The Brothers features some clichéd plotting and overwrought drama, that I must admit, so I wonder why I found it so engaging? Roc actually makes for a weak female lead, the dynamic between the brothers isn’t as well developed as I’d have liked (certainly their chilling resolution feels rushed) and the film gets off to a weak start with James Woodburn’s Priest setting up heavy-handed religious connotations for the family – but it’s a fairytale which provides the more interesting parallel with life toward the end of the film, lending the story an interesting mythical angle for further viewings. I’d love to put the success of the film down to the atmosphere evoked by Cedric Thorpe Davie’s score, which is beautifully authentic and stirring, hitting the theatrical highs and thoughtful lows of the story, melding bagpipes with classical orchestra and providing a genuine sense of time and place. The early scenes, trading mist for sun as night turns to day, are scored with traditional Scottish sounds, but also have a delicate and romantic quality. In fact, the score may be my favourite element, and I wish there was a soundtrack CD available.

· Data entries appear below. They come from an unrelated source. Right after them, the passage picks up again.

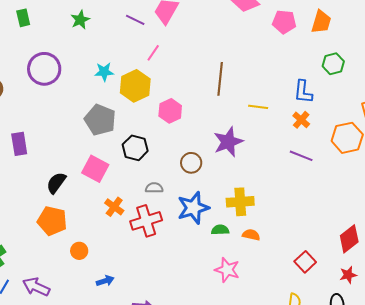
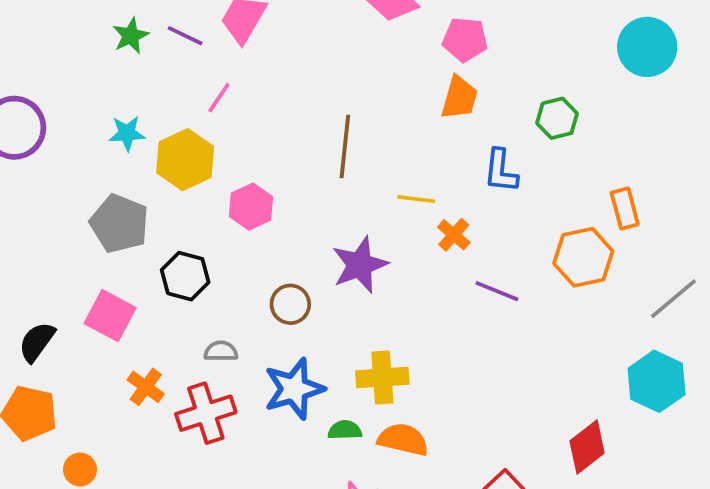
green star: (80, 20) -> (131, 36), moved
orange trapezoid: (321, 22) -> (459, 98), moved
orange cross: (301, 120) -> (454, 235), moved
orange semicircle: (251, 235) -> (403, 439), size x1.5

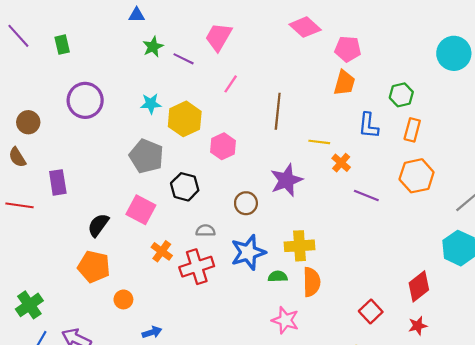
purple line: (185, 36) -> (184, 59), moved
pink line: (219, 98) -> (231, 84), moved
orange rectangle: (625, 208) -> (412, 130), moved, turned 30
orange semicircle: (403, 439) -> (312, 282), turned 76

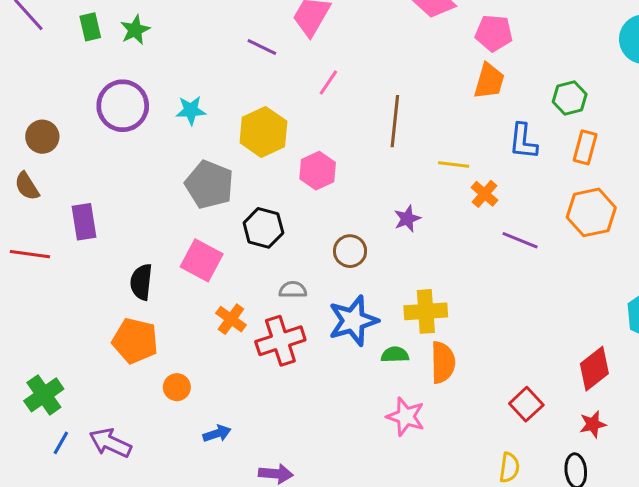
green star: (153, 47) -> (135, 30), moved
cyan star: (151, 104) -> (191, 110), moved
purple star: (286, 180) -> (407, 219), size x0.6
black semicircle: (98, 225) -> (141, 282), turned -30

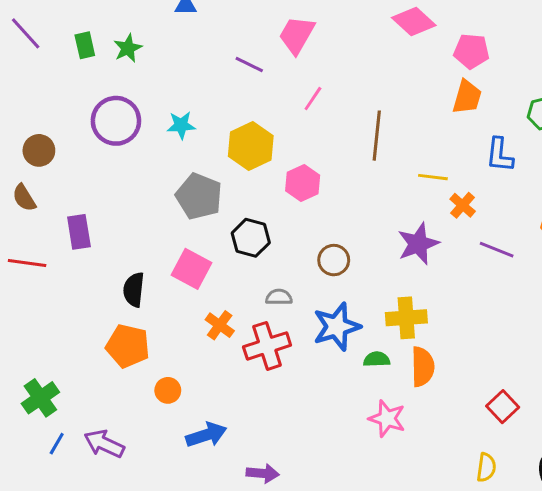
purple star: (407, 219) -> (418, 244), moved, size x1.6
blue arrow: (217, 434) -> (206, 435), size x1.5

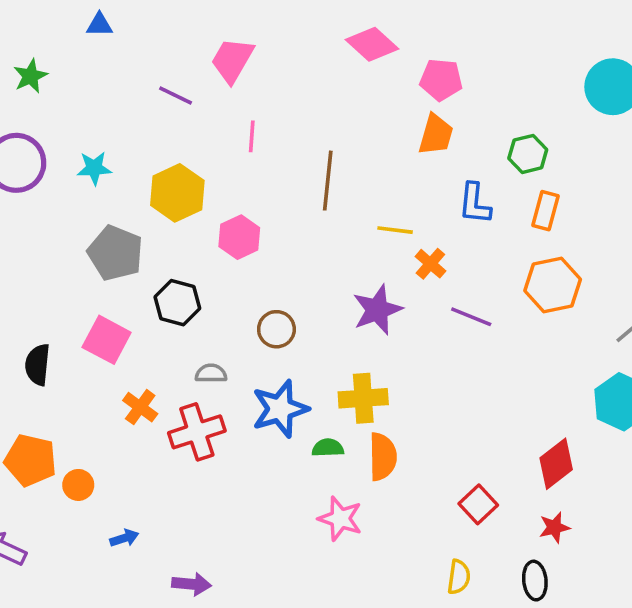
pink line: (313, 99) -> (252, 136), turned -30
orange pentagon: (128, 346) -> (30, 460), moved
blue arrow: (206, 435) -> (124, 538), size x0.6

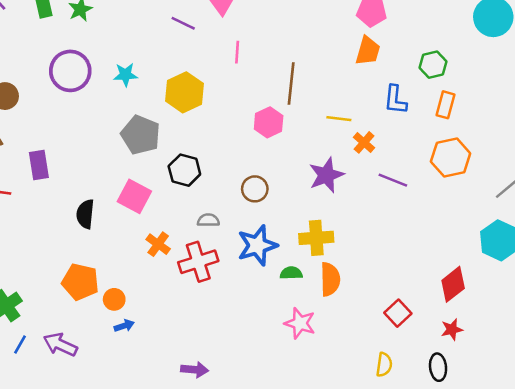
pink hexagon: (239, 237) -> (269, 122), moved
blue arrow: (124, 538) -> (124, 326), moved

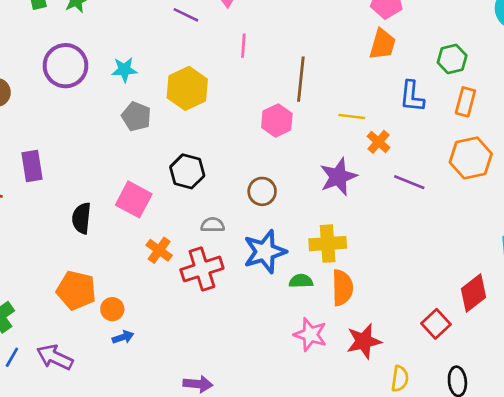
gray pentagon: (141, 135) -> (136, 116), moved, size x0.7
red square: (398, 313) -> (436, 324), moved
red star: (452, 329) -> (364, 341), moved, size x1.5

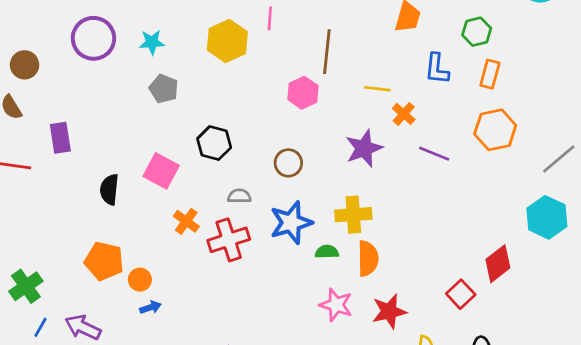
yellow hexagon: (187, 88) -> (227, 41), moved

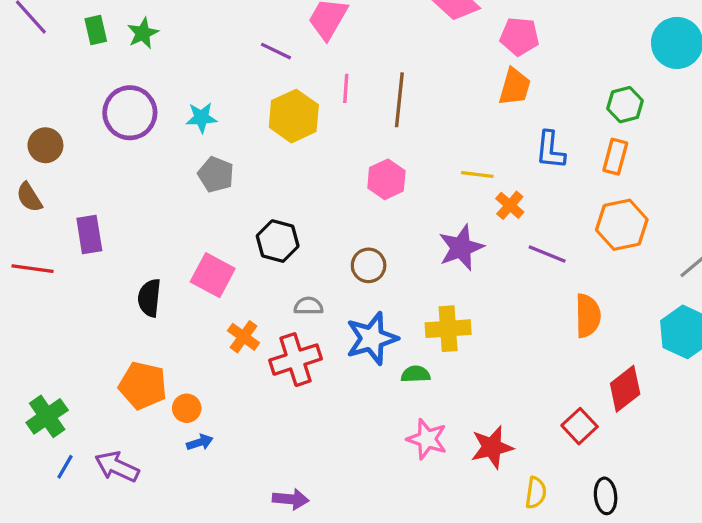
green hexagon: (477, 32) -> (625, 105), moved
brown line: (327, 52) -> (399, 100), moved
orange semicircle: (368, 258) -> (588, 316), moved

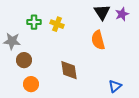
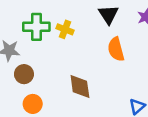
black triangle: (102, 12) -> (109, 14), moved
green cross: (34, 22) -> (36, 27), size x1.5

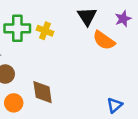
orange semicircle: (116, 49) -> (104, 40), moved, turned -40
brown diamond: (80, 87) -> (43, 92), moved

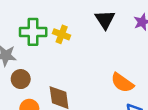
orange semicircle: (104, 40) -> (122, 83), moved

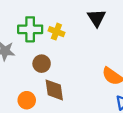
brown circle: (21, 79) -> (42, 64), moved

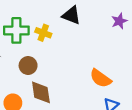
black triangle: (96, 18) -> (71, 15), moved, turned -36

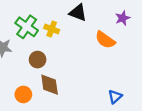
green cross: (16, 30) -> (27, 27), turned 35
orange semicircle: (101, 78) -> (105, 40), moved

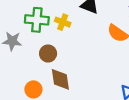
green cross: (27, 27) -> (37, 20), turned -30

But there’s more to admire than just the score as The Brothers is well paced, varied and often exciting. There’s a thrilling fight set-piece between Fergus and Willie which sees them scrapping down a waterfall, throwing each other around like ragdolls in a violent frenzy. It’s in this scene that we get a true sense of their weathered pride; the men know not what they’re fighting for, other than the name of their family and what it means that the name is sustained. Emotion, whether it be love or hate, is an anchor in the world of The Brothers, and it weighs heavy on the soul of every man – especially John, whose fevered passion for Mary drives him into a dark and lonely corner. I felt sympathy toward his character, but also indignation, and ultimately anger. That said, the final shot left me once again saddened by his plight. Duncan Macrae turns in a complex and layered performance behind his rounded eyes, which speak louder than a thousand words. I found myself surprised by The Brothers, knowing what I knew of MacDonald’s career going in, and on the evidence of this powerful melodrama he had much more talent than his projects often allowed him to display. Still, I get the feeling that I’ll enjoy this one again and again…
The transfer is above average for the most part but some transitional scenes look aged beyond repair. It would have been nice to see a Blu-Ray but the DVD will do, especially for a 1947 release; certainly the film retains its beauty and scope in this edition. The single extra is an image gallery composed of press shots, behind-the-scenes photos, film stills and an original poster. An unfortunately vanilla package then, which is disappointing if unsurprising.
The Brothers is out on DVD 6th June.